**Extracted information**
▬▬▬▬▬▬
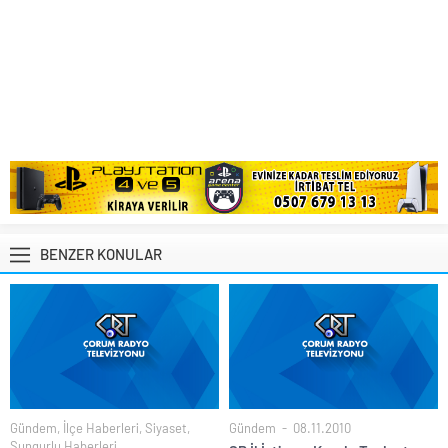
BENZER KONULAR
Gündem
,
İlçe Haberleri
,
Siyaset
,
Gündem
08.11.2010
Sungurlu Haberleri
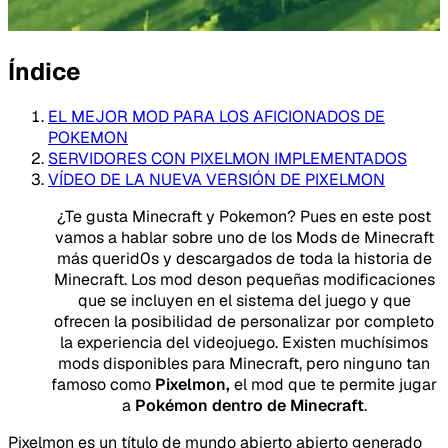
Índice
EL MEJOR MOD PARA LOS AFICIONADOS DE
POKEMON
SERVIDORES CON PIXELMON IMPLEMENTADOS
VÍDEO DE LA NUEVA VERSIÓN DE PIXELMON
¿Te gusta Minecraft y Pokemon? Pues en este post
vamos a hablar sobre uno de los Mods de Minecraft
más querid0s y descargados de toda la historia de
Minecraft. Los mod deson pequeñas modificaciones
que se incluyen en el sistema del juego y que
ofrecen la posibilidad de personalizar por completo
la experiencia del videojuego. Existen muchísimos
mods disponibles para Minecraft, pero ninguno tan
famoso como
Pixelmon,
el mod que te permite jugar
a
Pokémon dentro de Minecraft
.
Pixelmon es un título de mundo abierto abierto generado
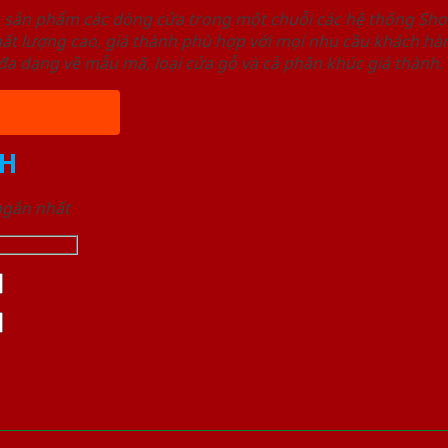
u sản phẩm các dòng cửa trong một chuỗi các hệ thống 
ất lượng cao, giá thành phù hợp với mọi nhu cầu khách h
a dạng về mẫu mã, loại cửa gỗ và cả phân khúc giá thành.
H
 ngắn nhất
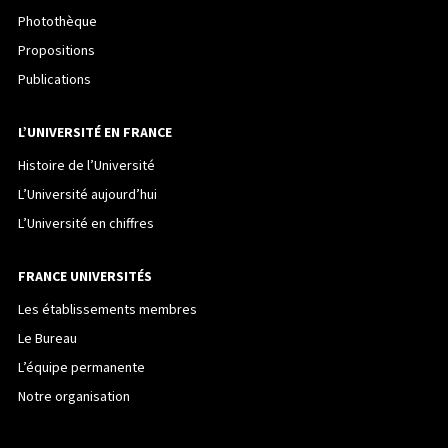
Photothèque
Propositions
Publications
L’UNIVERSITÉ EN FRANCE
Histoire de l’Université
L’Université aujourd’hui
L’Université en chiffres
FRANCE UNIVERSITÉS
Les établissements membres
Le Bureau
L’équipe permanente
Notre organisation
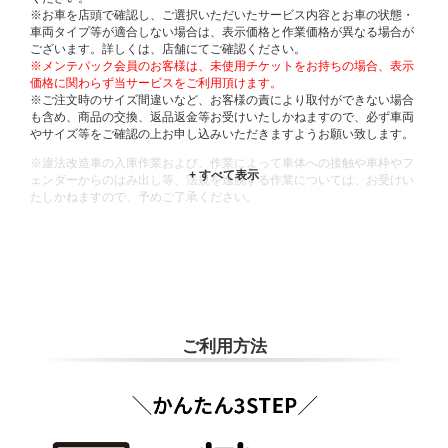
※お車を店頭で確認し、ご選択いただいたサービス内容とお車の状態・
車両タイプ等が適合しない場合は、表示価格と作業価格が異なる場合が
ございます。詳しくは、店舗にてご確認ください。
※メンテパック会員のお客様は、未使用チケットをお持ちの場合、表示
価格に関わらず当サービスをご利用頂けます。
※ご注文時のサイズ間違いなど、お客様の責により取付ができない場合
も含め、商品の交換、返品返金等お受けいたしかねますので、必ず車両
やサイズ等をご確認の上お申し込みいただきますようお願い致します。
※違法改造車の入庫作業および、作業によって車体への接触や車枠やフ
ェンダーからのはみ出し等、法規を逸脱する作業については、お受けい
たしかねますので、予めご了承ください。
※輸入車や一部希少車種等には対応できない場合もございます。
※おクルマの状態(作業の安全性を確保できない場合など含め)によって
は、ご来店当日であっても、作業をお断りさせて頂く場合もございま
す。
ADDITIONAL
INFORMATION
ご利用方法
▬▬▬▬▬▬
**Aim of the task**
Exact repeat, pictures omitted: give every line from the top of the records down to and including the line with "Pixelmon es un".

**Response to the exercise**
BENZER KONULAR
Gündem
,
İlçe Haberleri
,
Siyaset
,
Gündem
08.11.2010
Sungurlu Haberleri
Índice
EL MEJOR MOD PARA LOS AFICIONADOS DE
POKEMON
SERVIDORES CON PIXELMON IMPLEMENTADOS
VÍDEO DE LA NUEVA VERSIÓN DE PIXELMON
¿Te gusta Minecraft y Pokemon? Pues en este post
vamos a hablar sobre uno de los Mods de Minecraft
más querid0s y descargados de toda la historia de
Minecraft. Los mod deson pequeñas modificaciones
que se incluyen en el sistema del juego y que
ofrecen la posibilidad de personalizar por completo
la experiencia del videojuego. Existen muchísimos
mods disponibles para Minecraft, pero ninguno tan
famoso como
Pixelmon,
el mod que te permite jugar
a
Pokémon dentro de Minecraft
.
Pixelmon es un título de mundo abierto abierto generado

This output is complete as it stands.